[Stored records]
----

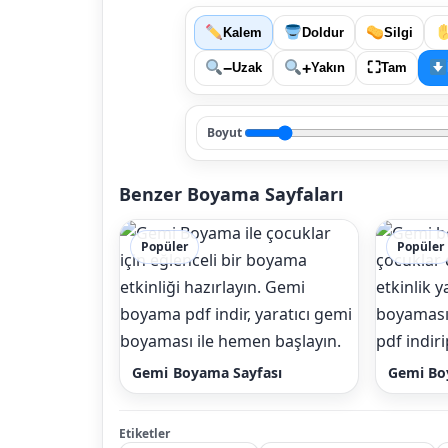
Kalem
Doldur
Silgi
⛶
−
+
Uzak
Yakın
Tam
Boyut
Benzer Boyama Sayfaları
Popüler
Popüler
Gemi Boyama Sayfası
Gemi B
Etiketler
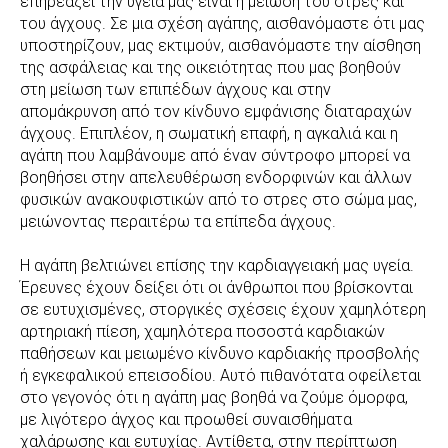
επηρεάζει την υγεία μας είναι η μείωση του στρες και
του άγχους. Σε μια σχέση αγάπης, αισθανόμαστε ότι μας
υποστηρίζουν, μας εκτιμούν, αισθανόμαστε την αίσθηση
της ασφάλειας και της οικειότητας που μας βοηθούν
στη μείωση των επιπέδων άγχους και στην
απομάκρυνση από τον κίνδυνο εμφάνισης διαταραχών
άγχους. Επιπλέον, η σωματική επαφή, η αγκαλιά και η
αγάπη που λαμβάνουμε από έναν σύντροφο μπορεί να
βοηθήσει στην απελευθέρωση ενδορφινών και άλλων
φυσικών ανακουφιστικών από το στρες στο σώμα μας,
μειώνοντας περαιτέρω τα επίπεδα άγχους.
Η αγάπη βελτιώνει επίσης την καρδιαγγειακή μας υγεία.
Έρευνες έχουν δείξει ότι οι άνθρωποι που βρίσκονται
σε ευτυχισμένες, στοργικές σχέσεις έχουν χαμηλότερη
αρτηριακή πίεση, χαμηλότερα ποσοστά καρδιακών
παθήσεων και μειωμένο κίνδυνο καρδιακής προσβολής
ή εγκεφαλικού επεισοδίου. Αυτό πιθανότατα οφείλεται
στο γεγονός ότι η αγάπη μας βοηθά να ζούμε όμορφα,
με λιγότερο άγχος και προωθεί συναισθήματα
χαλάρωσης και ευτυχίας. Αντίθετα, στην περίπτωση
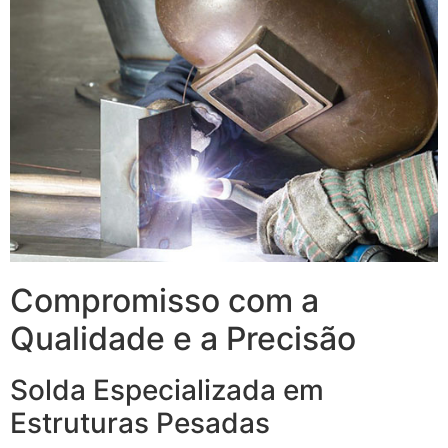
Compromisso com a
Qualidade e a Precisão
Solda Especializada em
Estruturas Pesadas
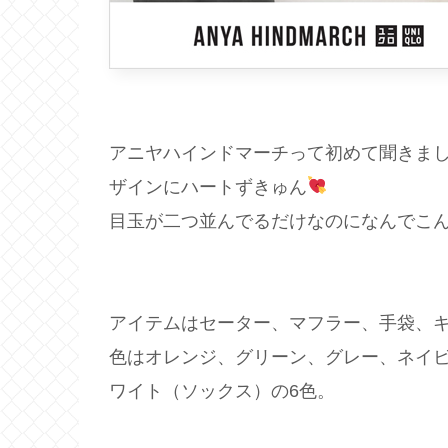
アニヤハインドマーチって初めて聞きま
ザインにハートずきゅん
目玉が二つ並んでるだけなのになんでこ
アイテムはセーター、マフラー、手袋、キ
色はオレンジ、グリーン、グレー、ネイビ
ワイト（ソックス）の6色。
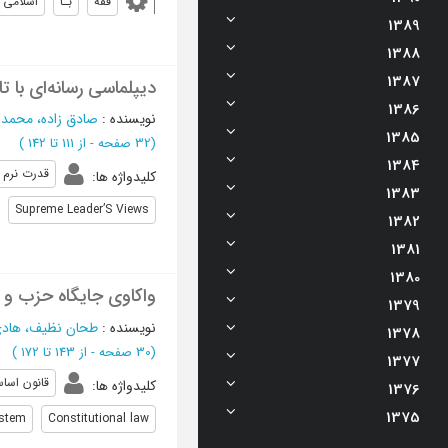
فقه
بـا
اسلامی
1389
1388
1387
دیپلماسی رسانه‌ای با ت
1386
نویسنده
:
صادق زاده، محمد 
1385
(‎32 صفحه -
از 111 تا 142
)
1384
قدرت نرم
کلیدواژه ها
:
1383
Supreme Leader’S Views
1382
1381
1380
واکاوی جایگاه حزب و آ
1379
نویسنده
:
طحان نظیف، هاد
1378
(‎30 صفحه -
از 143 تا 172
)
1377
قانون اسا
کلیدواژه ها
:
1376
1375
ystem
Constitutional law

----

### Instructions to follow
What is needed is the data above, retyped exactly, with every picture left out.

### Reply
Kalem
Doldur
Silgi
⛶
−
+
Uzak
Yakın
Tam
Boyut
Benzer Boyama Sayfaları
Popüler
Popüler
Gemi Boyama Sayfası
Gemi B
Etiketler
επηρεάζει την υγεία μας είναι η μείωση του στρες και
του άγχους. Σε μια σχέση αγάπης, αισθανόμαστε ότι μας
υποστηρίζουν, μας εκτιμούν, αισθανόμαστε την αίσθηση
της ασφάλειας και της οικειότητας που μας βοηθούν
στη μείωση των επιπέδων άγχους και στην
απομάκρυνση από τον κίνδυνο εμφάνισης διαταραχών
άγχους. Επιπλέον, η σωματική επαφή, η αγκαλιά και η
αγάπη που λαμβάνουμε από έναν σύντροφο μπορεί να
βοηθήσει στην απελευθέρωση ενδορφινών και άλλων
φυσικών ανακουφιστικών από το στρες στο σώμα μας,
μειώνοντας περαιτέρω τα επίπεδα άγχους.
Η αγάπη βελτιώνει επίσης την καρδιαγγειακή μας υγεία.
Έρευνες έχουν δείξει ότι οι άνθρωποι που βρίσκονται
σε ευτυχισμένες, στοργικές σχέσεις έχουν χαμηλότερη
αρτηριακή πίεση, χαμηλότερα ποσοστά καρδιακών
παθήσεων και μειωμένο κίνδυνο καρδιακής προσβολής
ή εγκεφαλικού επεισοδίου. Αυτό πιθανότατα οφείλεται
στο γεγονός ότι η αγάπη μας βοηθά να ζούμε όμορφα,
με λιγότερο άγχος και προωθεί συναισθήματα
χαλάρωσης και ευτυχίας. Αντίθετα, στην περίπτωση
Compromisso com a
Qualidade e a Precisão
Solda Especializada em
Estruturas Pesadas
アニヤハインドマーチって初めて聞きま
ザインにハートずきゅん
目玉が二つ並んでるだけなのになんでこ
アイテムはセーター、マフラー、手袋、キ
色はオレンジ、グリーン、グレー、ネイビ
ワイト（ソックス）の6色。
فقه
بـا
اسلامی
1389
1388
1387
دیپلماسی رسانه‌ای با ت
1386
نویسنده
:
صادق زاده، محمد 
1385
(‎32 صفحه -
از 111 تا 142
)
1384
قدرت نرم
کلیدواژه ها
:
1383
Supreme Leader’S Views
1382
1381
1380
واکاوی جایگاه حزب و آ
1379
نویسنده
:
طحان نظیف، هاد
1378
(‎30 صفحه -
از 143 تا 172
)
1377
قانون اسا
کلیدواژه ها
:
1376
1375
ystem
Constitutional law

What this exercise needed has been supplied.